# grub2 - No bootable device

## Joseph_sys

I just installed gentoo on my new SSD (intel 480GB drive SSDSC2BF-480H501)

I mostly was installing everything over ssh (easier) and using grub2 but upon rebooting I get:

"No bootable device - Insert boot disk and press any key"

I boot strap to my system:

```
# swapon /dev/sda3

# mount -t ext4 /dev/sda4 /mnt/gentoo

# mount /dev/sda2 /mnt/gentoo/boot

# cd /mnt/gentoo

# mount -t proc none /mnt/gentoo/proc

# mount --rbind /dev /mnt/gentoo/dev # chroot /mnt/gentoo /bin/bash

# env-update

# source /etc/profile
```

If boot strap and try to start ssh I and get a warning (and can not login)
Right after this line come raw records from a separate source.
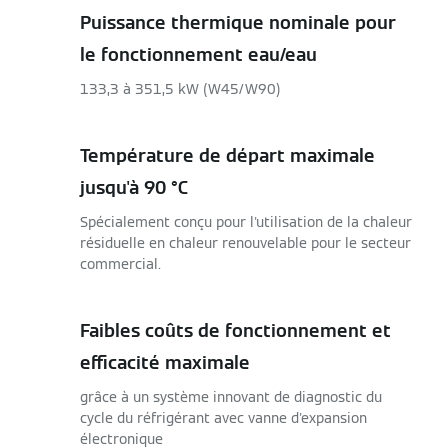
Puissance thermique nominale pour
le fonctionnement eau/eau
133,3 à 351,5 kW (W45/W90)
Température de départ maximale
jusqu'à 90 °C
Spécialement conçu pour l'utilisation de la chaleur
résiduelle en chaleur renouvelable pour le secteur
commercial.
Faibles coûts de fonctionnement et
efficacité maximale
grâce à un système innovant de diagnostic du
cycle du réfrigérant avec vanne d'expansion
électronique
"You attempting to run an openrc service on a system which openrc did not boot

..."

I can ssh to the system before I boot I bootstrap

My partition:

```
fdisk -l /dev/sda

Disk /dev/sda: 447.1 GiB, 480103981056 bytes, 937703088 sectors

Units: sectors of 1 * 512 = 512 bytes

Sector size (logical/physical): 512 bytes / 512 bytes

I/O size (minimum/optimal): 512 bytes / 512 bytes

Disklabel type: gpt

Disk identifier: 37C37937-6310-4B04-93A6-05CD7792EF16

Device           Start          End   Size Type

/dev/sda1         2048         6143     2M BIOS boot partition

/dev/sda2         6144       268287   128M Linux filesystem

/dev/sda3       268288      4462591     2G Linux swap

/dev/sda4     4462592    937703054   445G Linux filesystem
```

sda2 - boot

sda4 - root

When I installed grub2 I got no errors:

```
grub2-install /dev/sda

Installation finished. No error reported.
```

but looking at grub2 configuration, it is looking for kernel on sda4 (shouldn't it be sda2?).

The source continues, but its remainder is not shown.